If you are a mainstream political pundit, you will argue how poll strategist Prashant Kishore is all set to score a hat trick in the UP assembly elections. He helped Narendra Modi win a historic mandate in 2014. In 2015, he persuaded acrimonious foes Nitish Kumar and Lalu Prasad Yadav to join hands for the Bihar assembly elections. He even convinced the Congress to become a junior partner in the alliance. It inflicted a resounding defeat on the BJP. And now, he seems to have played matchmaker to Akhikesh Yadav and Rahul Gandhi for the ongoing UP seemly elections. Many analysts are predicting a big win for this new alliance. We will all know when counting begins on March 11th.

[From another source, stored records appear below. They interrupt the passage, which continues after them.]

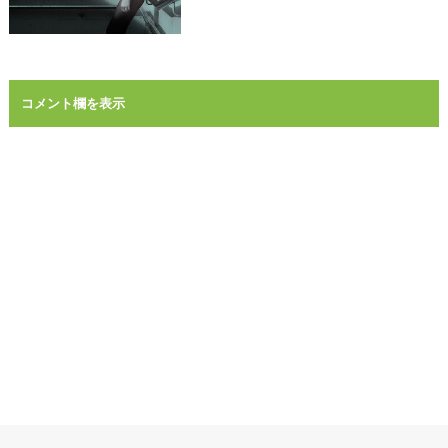
コメント欄を表示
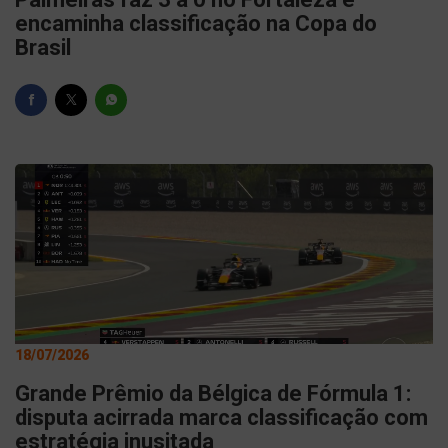
encaminha classificação na Copa do
Brasil
18/07/2026
Grande Prêmio da Bélgica de Fórmula 1:
disputa acirrada marca classificação com
estratégia inusitada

But what no one seems to be discussing is what happens to the Congress in 2019 when it hopes to dislodge Modi. The cruel fact is: while it has become a part of the government in Bihar and could become a part in UP, it has condemned itself to becoming a bit player in future political stakes. In fact, most journalists and pundits who share a dislike for the "communal" BJP and a visceral dislike of Modi are forgetting recent history while going ga ga over the Rahul-Akhikesh combine. In the 2016 assembly elections, the CPM in West Bengal and the DMK in Tamil Nadu paid a heavy price for tying up with the Congress. The Congress completely failed to transfer any votes to the two parties. Strategists of both the DMK and the CPM now admit it was a blunder to ally with the party. Also don't forget that unlike Bihar which was a two way fight, the BSP makes it a three way contest in UP.
That apart, look at the numbers. Bihar and UP together ha e 120 Lok Sabha seats. By agreeing to be a junior partner in them, the best the party can hope in 2019 is to contest about 25 seats and win about 15 if it is very, very lucky. From where else will Congress manage enough victories to cross at least 150 seats? In the east starting with Assam and ending in Tamil Nadu with West Bengal, Odisha and Andhra Pradesh in between, the best it can hope is to win about 15 out of the 150 seats on offer. Effectively, the Congress can at best hope to win 30 out of 270 seats. It must win at least 130 of the remaining 270 odd seats. You can safely predict even today that it cannot hope to win more than 10 out of the 28 seats on offer in Karnataka. Out of the 48 seats on offer in Maharashtra, even Congress leaders admit that it will do exceedingly well to win 20. We get to a Congress tally of 60 seats, out of almost 350 seats on offer.
It's best hopes lie in riding on anti incumbency and breaching BJP bastions in Chhattisgrah, Jharkhand, Madhya Pradesh, Gujarat and Rajasthan which together send 105 Lok Sabha MPs. It can also do very well in Punjab and Haryana which offer about 25 seats. But even if anti incumbency sentiments against the BJP are very high, does the Congress stand any chance of sweeping these BJP bastions? Congress sympathizers can claim that anything is possible in Indian politics; but for objective analysts, that looks like a pipe dream at the moment. So even if Modi and the BJP completely lose the plot between now and 2019, the most probably tally for the Congress could be 100.
Even that appears to be a tall order at the moment.